Requirement: Search the listing below for the word "Pelham" and return each line that contains it.

Data:
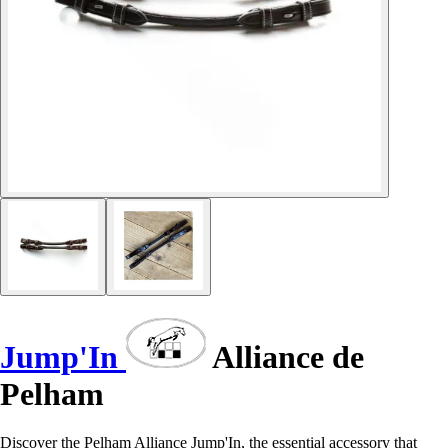
Jump'In
Alliance de
Pelham
Discover the Pelham Alliance Jump'In, the essential accessory that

Task result:
Pelham
Discover the Pelham Alliance Jump'In, the essential accessory that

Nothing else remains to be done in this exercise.